Credit risk is the current or prospective risk to earnings and capital arising from an obligor's failure to meet the terms of any contract with the institution or otherwise fail to perform as agreed. This risk comprises concentration risk, residual risk, the credit risk in securitisation and cross border (or transfer) risk
Market risk

Market risk is the current or prospective risk to earnings and capital arising from adverse movements in bond prices, security and commodity prices and foreign exchange rates in the trading book. This risk arises from market making, dealing, and position taking in bonds, securities, currencies, commodities, and derivatives (bonds, securities, currencies, and commodities). This risk comprises foreign exchange risk, defined as the current or prospective risk to earnings and capital arising from adverse movements in currency exchange rates in the banking book.
Interest rate risk
This is the current or prospective risk to earnings and capital arising from adverse movements in interest rates in the banking book.
Liquidity risk

This is the current or prospective risk to earnings and capital arising from an institution's inability to meet its liabilities when they come due without incurring unacceptable losses.
Operational risk

Operational risk is the risk of loss resulting from inadequate or failed internal processes, people and systems or from external events, including legal risk It includes, amongst others, IT risk, legal and integrity risk.
Strategic risk

Strategic risk is the current or prospective risk to earnings and capital arising from changes in the business environment and from adverse business decisions, improper implementation of decisions or lack of responsiveness to changes in the business environment.
Reputation risk

Reputation risk is the current or prospective risk to earnings and capital arising from adverse perception of the image of the financial institution by customers, counterparties, shareholders/investors, or regulators.
Capital risk

Capital risk refers to an inadequate composition of own funds for the scale and business of the institution or difficulties for the institution to raise additional capital, especially if this needs to be done quickly or at a time when market conditions are unfavourable.
Earnings risk

Earnings risk refers to an inadequate diversification of earnings or the inability for the institution to provide a sufficient and permanent level of profitability due for example to an inadequate cost to income ratio.
Control factors Short comments
Risk management & Internal controls

Internal controls comprise the risk management framework, financial and management reporting, operations risk controls, audit controls, compliance controls, IT controls and HR controls. Internal Controls enable mitigation of inherent risk by timely and appropriate identification, measurement, monitoring and management of all risks within the business processes.

Organisation comprises the organisation structure, group relationship, reporting lines and responsibility structure.
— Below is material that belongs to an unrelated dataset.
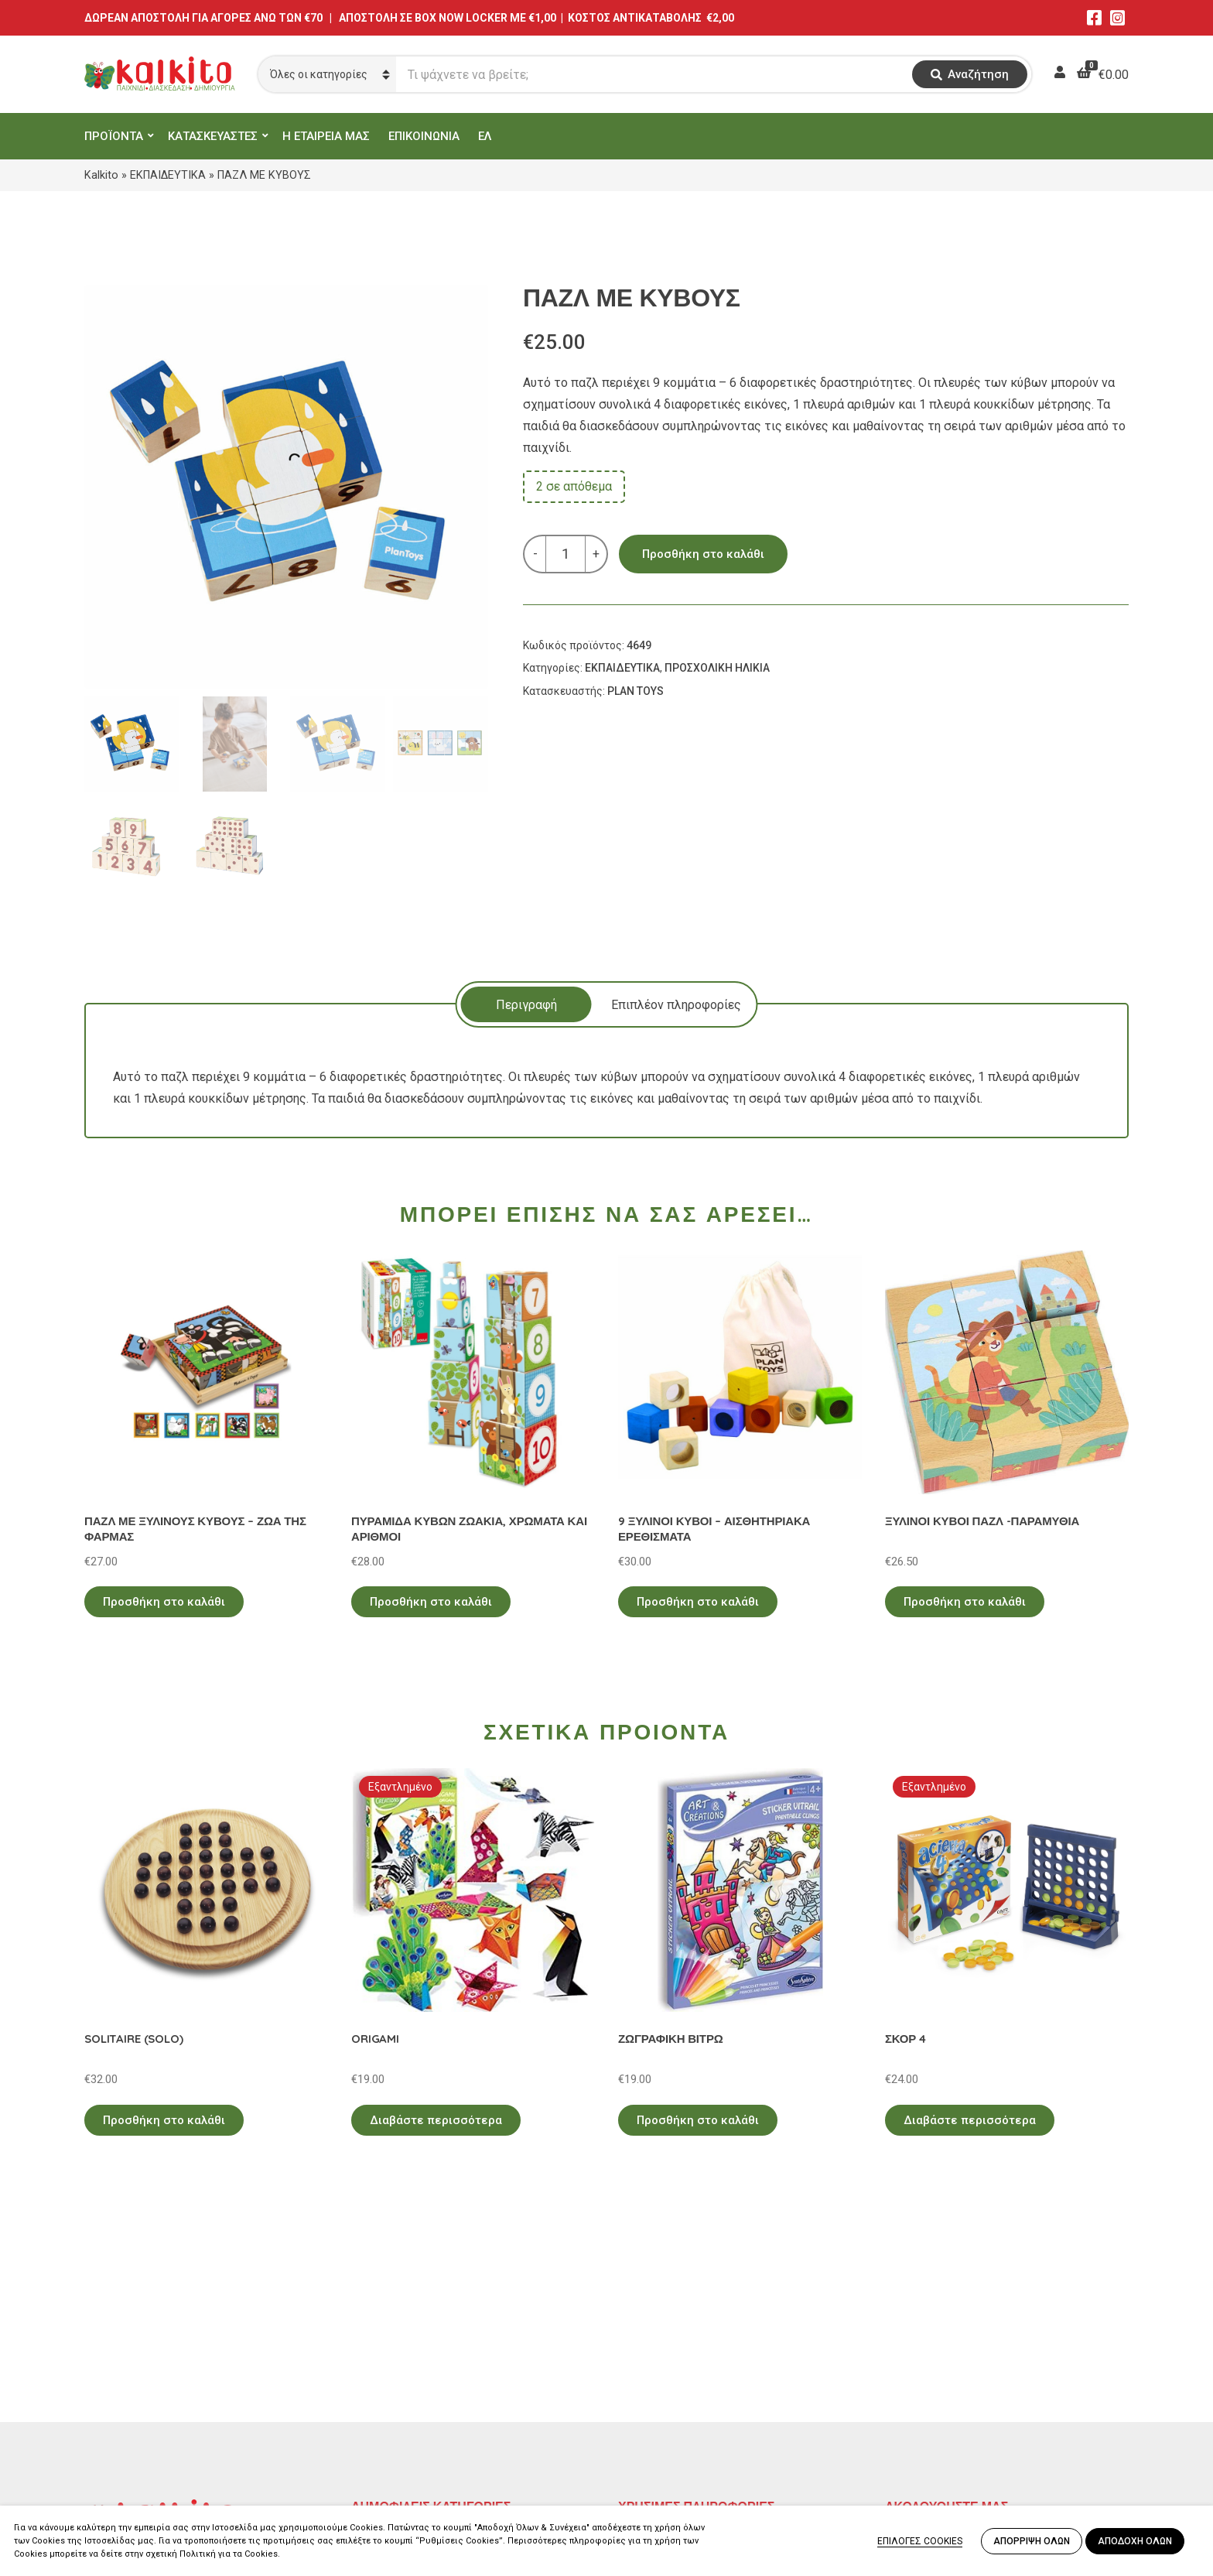 The image size is (1213, 2576). What do you see at coordinates (376, 2407) in the screenshot?
I see `ΒΡΕΦΙΚΑ` at bounding box center [376, 2407].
Organisation enables mitigation of inherent risk by a transparent organisation structure, clear relationships between activities, management units, and group functions, adequate reporting on all levels and an adequate responsibility and authorisation structure within the business processes.
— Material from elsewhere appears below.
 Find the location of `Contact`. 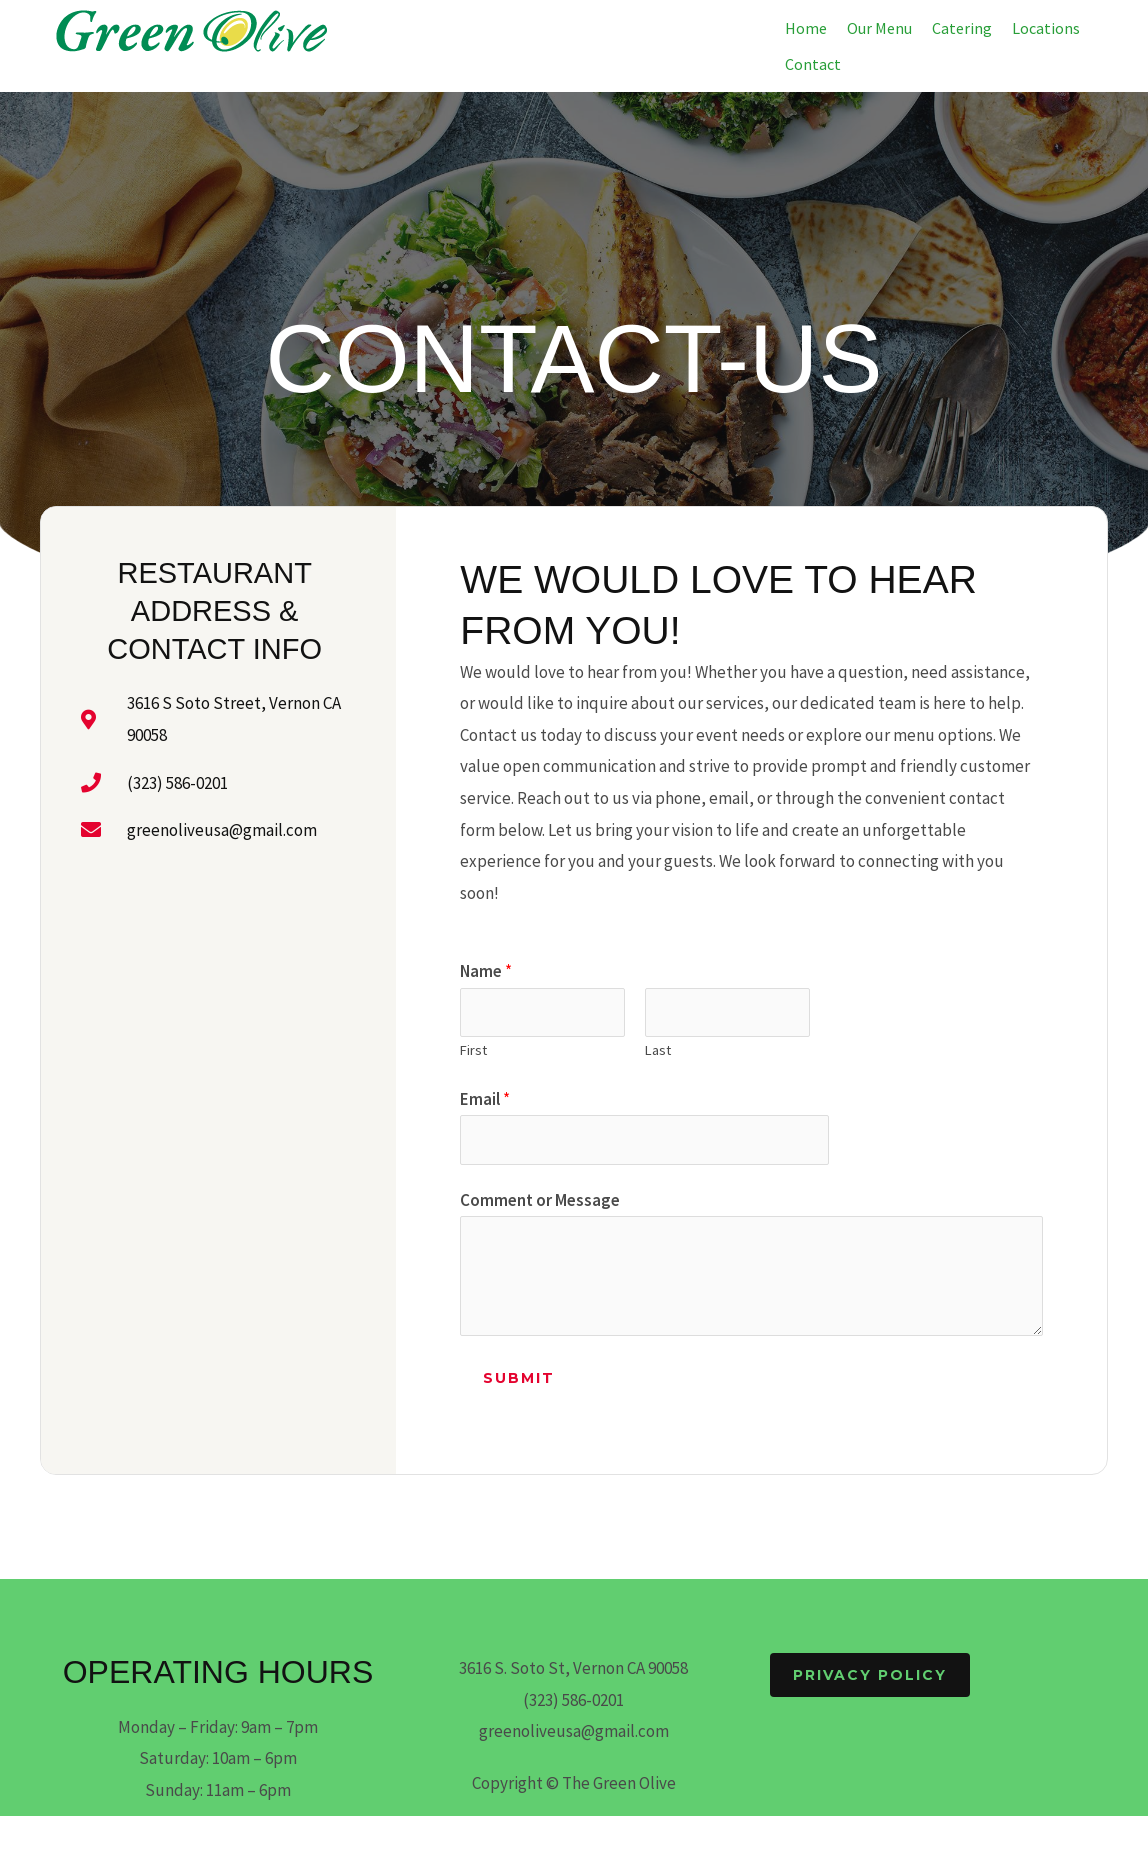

Management comprises management quality and structure, decision making process, strategic planning process and risk-control attitude. Management should enable mitigation of inherent risk through a management structure and composition in line with the volume, scope and complexity of the business, clear and comprehensive allocation of responsibilities and adequate management oversight and control, including fostering a culture of risk and control awareness within the business processes.